Being single, the nearest I have got to being involved in marriage preparation was when I was asked to give a talk to the parents of the First Communion children in the parish, some five years ago now. Near the beginning of my talk I spoke about the idea of the husband-wife relationship in a marriage as being a sign of the relationship between Christ, who is its head, and the Church. So, the husband represents Christ and the wife represents the Church, which can also be seen figured as the Virgin Mary. This signification is essential to an understanding of marriage as a sacrament and not just as a community in human society, albeit that the community in human society aspect has a divine origin "from the beginning". It is, of course, why the Church teaches that a sacramental marriage is indissoluble.
What struck me at the time was that the parents listening to me might well have not heard that said to them before; and they almost certainly would not have had any help as to how that aspect of the sacramental character of marriage can be lived out in daily life. As I write this post, I am reminded,too, of the bidding prayers that I wrote for my sister's wedding - they were the only place in the ceremony where explicit reference was made to marriage as imaging the relationship between Christ and his Church - and the appreciation of them that was expressed afterwards.

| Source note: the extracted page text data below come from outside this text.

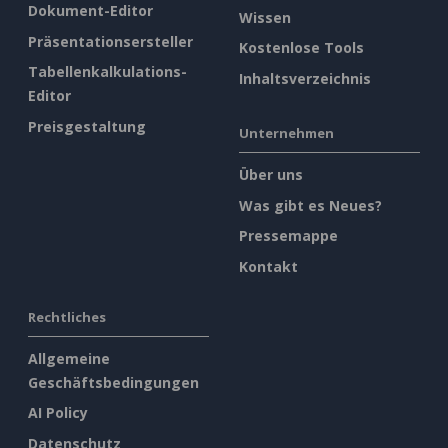
Dokument-Editor
Wissen
Präsentationsersteller
Kostenlose Tools
Tabellenkalkulations-
Inhaltsverzeichnis
Editor
Preisgestaltung
Unternehmen
Über uns
Was gibt es Neues?
Pressemappe
Kontakt
Rechtliches
Allgemeine
Geschäftsbedingungen
AI Policy
Datenschutz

I am prompted to comment on this by a post at just doing my best, describing the blogger's experience of a marriage preparation course. It is a very calm and dignified post, but the following extract gives some idea of the blogger's evaluation of her own marriage preparation course (but do follow the link and read her entire post):
I was hugely disappointed that the organisers were so desperate not to offend people who don't follow the Church's teaching that they ignored that teaching altogether and actually went out of their way in some cases to indicate that they didn't follow it either. I truly believe that a course which purports to be Catholic should actually be Catholic. Where you have a mixed marriage, I think that the non-Catholic spouse should know what it means to be married to a Catholic. If they don't hear it on a Catholic marriage preparation course, where else are they going to hear it?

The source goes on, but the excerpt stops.